Goblin (Guardian: The Lonely and Great God) (2017)
Emeraude
3/30/2017 12:34:00 ÖÖ
0 Comments
Serinin Orijinal Adı: Guardian: The Lonely and Great God
Türkçe Yayın: Koruyucu: Yalnız ve Görkemli Tanrı
Yapım Yılı: 2016-2017
Bölüm Sayısı:16+Özel Bölüm+2 Special
Eeeee bu kadar anlattım, (sadece ilk bölümdü merak etmeyin, çok daha fazlası ve mükemmel bir hikaye garanti : ) Daha da ilginizi çekmediyse ya fantastik serileri sevmiyorsunuzdur ya da bir kore dizi sever değilsinizdir muhtemelen. Eğer kendi inanç sistemimizi ya da değerlerimizi gözönüne alarak seyretmeye kalkarsanız rahatsız edici birçok olumsuzluk gözünüze batabilir. Ben bunları gözardı ettim ki normalde beğenilmiş yapımlara başlamadan önce belirgin önyargılarım olur. Hatta iki bölüm izleyip "eh işte!" düşüncesi eşliğinde birkaç haftalık bir ara sonrası devam etmiştim. Ben de böylesi yüksek bir beğeni hissi oluşturacağını da ummamıştım.Yayın kanalındaki Tüm zamanların en çok izlenen dizisi reytingini edindiğine göre ne kadar sevildiğini anlayın artık. Kısa sürmesi normalde memnuniyet verse de bu seri için aynı şeyi söylemem zor. Tadı damağımda kaldı. 16 bölüm değil 20, 30 ya da 50 olsa da izlerdim sanırım.

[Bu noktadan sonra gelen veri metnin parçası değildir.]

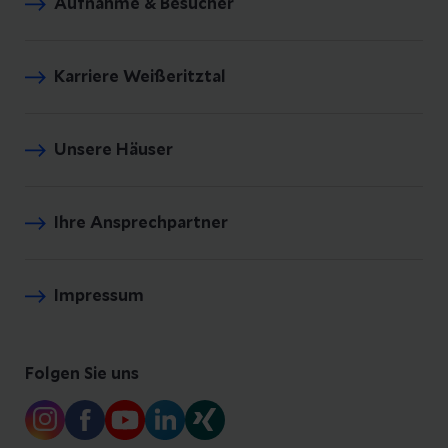
Aufnahme & Besucher
Karriere Weißeritztal
Unsere Häuser
Ihre Ansprechpartner
Impressum
Folgen Sie uns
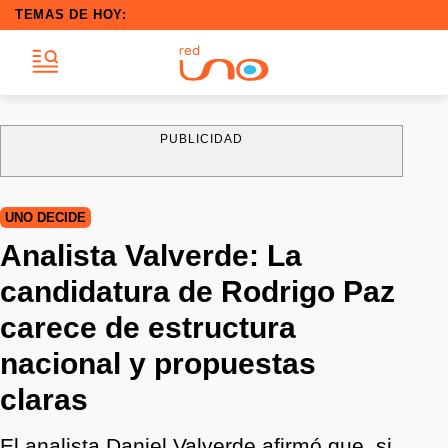
TEMAS DE HOY:
PUBLICIDAD
UNO DECIDE
Analista Valverde: La
candidatura de Rodrigo Paz
carece de estructura
nacional y propuestas
claras
El analista Daniel Valverde afirmó que, si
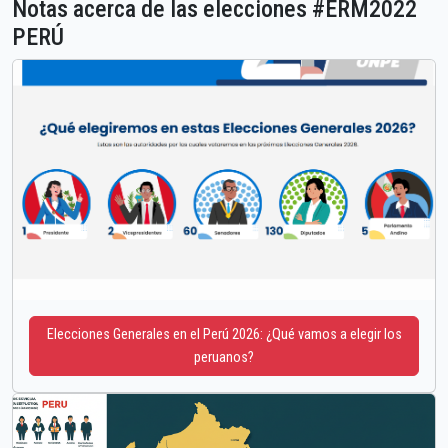
Notas acerca de las elecciones #ERM2022
PERÚ
Elecciones Generales en el Perú 2026: ¿Qué vamos a elegir los
peruanos?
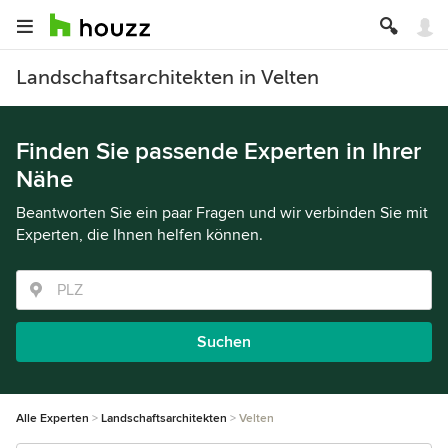
Landschaftsarchitekten in Velten
Finden Sie passende Experten in Ihrer
Nähe
Beantworten Sie ein paar Fragen und wir verbinden Sie mit
Experten, die Ihnen helfen können.
Suchen
Alle Experten
Landschaftsarchitekten
Velten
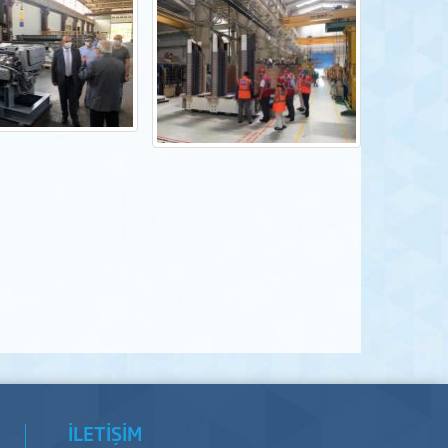
İLETİŞİM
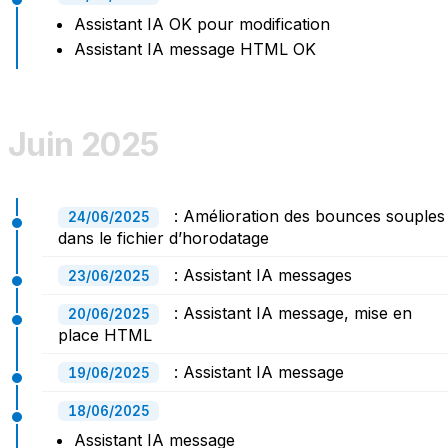
Assistant IA OK pour modification
Assistant IA message HTML OK
Juin 2025
: Amélioration des bounces souples
24/06/2025
dans le fichier d’horodatage
: Assistant IA messages
23/06/2025
: Assistant IA message, mise en
20/06/2025
place HTML
: Assistant IA message
19/06/2025
18/06/2025
Assistant IA message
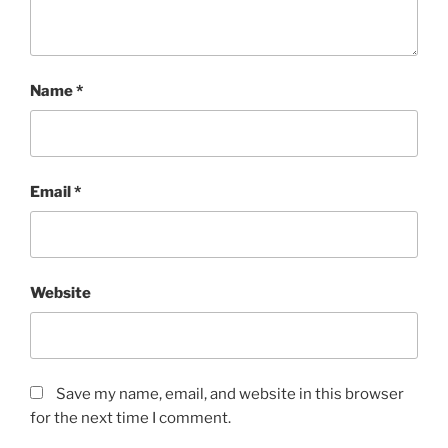
Name
*
Email
*
Website
Save my name, email, and website in this browser
for the next time I comment.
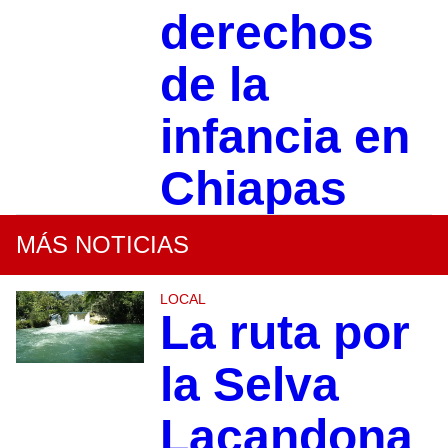
derechos
de la
infancia en
Chiapas
MÁS NOTICIAS
LOCAL
La ruta por
la Selva
Lacandona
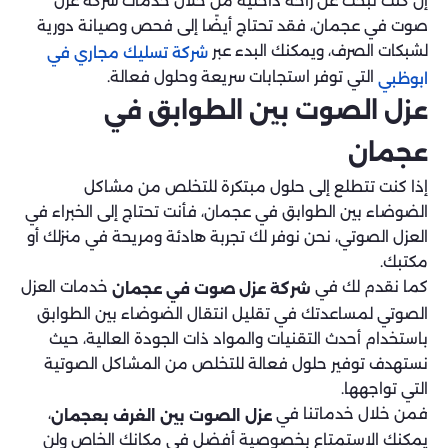
إن كنت تبحث عن راحة داخلية من خلال خدمات شركة عزل
صوت في عجمان، فقد تحتاج أيضًا إلى فحص وصيانة دورية
لشبكات الصرف، ويمكنك البدء عبر
شركة تسليك مجاري في
التي توفر استجابات سريعة وحلول فعالة.
ابوظبي
عزل الصوت بين الطوابق في
عجمان
إذا كنت تتطلع إلى حلول مبتكرة للتخلص من مشاكل
الضوضاء بين الطوابق في عجمان، فأنت تحتاج إلى الخبراء في
العزل الصوتي، نحن نوفر لك تجربة هادئة ومريحة في منزلك أو
مكتبك.
كما نقدم لك في
خدمات العزل
شركة عزل صوت في عجمان
الصوتي لمساعدتك في تقليل انتقال الضوضاء بين الطوابق
باستخدام أحدث التقنيات والمواد ذات الجودة العالية، حيث
نستهدف توفير حلول فعالة للتخلص من المشاكل الصوتية
التي تواجهها.
فمن خلال خدماتنا في
،
عزل الصوت بين الغرف بعجمان
يمكنك الاستمتاع بخصوصية أفضل في مكانك الخاص ولن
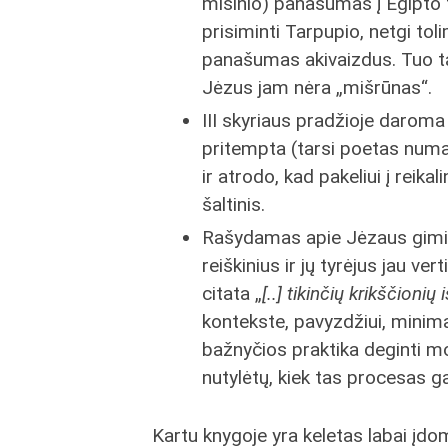
mišinio) panašumas į Egipto 
prisiminti Tarpupio, netgi toli
panašumas akivaizdus. Tuo ta
Jėzus jam nėra „mišrūnas“.
III skyriaus pradžioje darom
pritempta (tarsi poetas numat
ir atrodo, kad pakeliui į reik
šaltinis.
Rašydamas apie Jėzaus gimi
reiškinius ir jų tyrėjus jau ve
citata „
[..] tikinčių krikščionių
kontekste, pavyzdžiui, mini
bažnyčios praktika deginti mo
nutylėtų, kiek tas procesas ga
Kartu knygoje yra keletas labai įdo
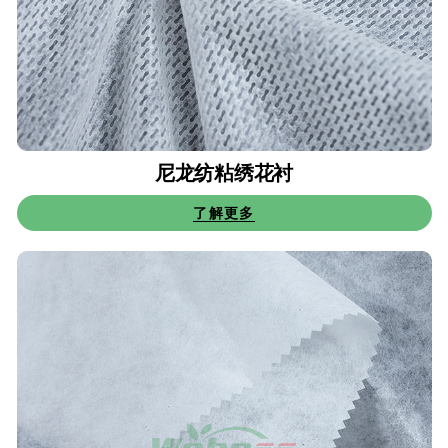
尼龙纺粘绣花衬
了解更多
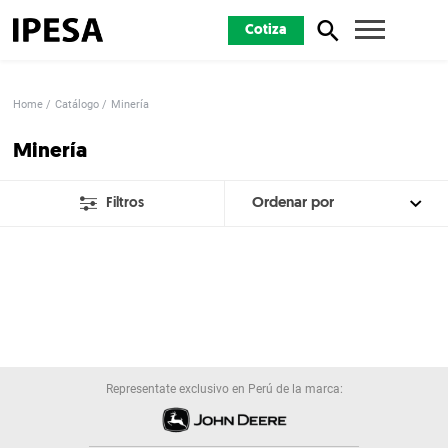
Cotiza
Home
Catálogo
Minería
Minería
Filtros
Representate exclusivo en Perú de la marca:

"Eğer tanrının insana taşıyabileceği kadar yük verdiği doğruysa beni gözünde fazla büyütmüş olabilir demektir bu."
Goblin Kim Shin
Lütfen bu noktadan sonra izlemeyen ve öncesinde film hakkında spoiler bilgi duymak istemeyenler aşağıda yazılanları okumasın. Okursa da kızmasın. Eee ben uyardım yani:)
* Goblin kavramı: Ortada birden fazla gezinen Goblin yok. Adamımız türünün tek örneği. Bu hale düşmesinin yegane sebebi tanrıya ettiği "kimse duymuyor" sitemi. Ölümsüzlüğü ise bir lütüf gibi gözükse de daha çok onun laneti gibi. Sevdiği herkese ister zamanlı ister zamansız veda etmesi gerekiyor ve her defasında kaybı için acı çekiyor. Huzur bulmak adına defaatle kılıcı çıkarmayı denese de başarılı olamıyor. En sonunda gelinini buldu, tamam artık rahata erecek dediğimizde bir de bakıyoruz ki arafta sıkışıp kalmış. Niye? Geliniyle yaptığı anlaşma dolayısıyla. Eee hani huzur bulacak, hiçliği karışacaktı. Hiç olmazsa tanrı adamı kar kış kıyametin hüküm sürdüğü bir diyarda 9 yıl süründürmek yerine niye rahat bir mekanda beklemesine imkan vermedi. Ne tanrıymış be mübarek. Gelini sayesinde geri geldi, oh be sonunda mutlu olacak diye beklerken bu kez sevdiğinin ölüm acısını tattı. Niye? Bayan Özel Durummuş falan filan. Tanrının sevdiği kul olabilmek diye bi kavramın yanından geçemedi zavallı adam. Nerdeyse bin yıl özlem çekti, acı duydu.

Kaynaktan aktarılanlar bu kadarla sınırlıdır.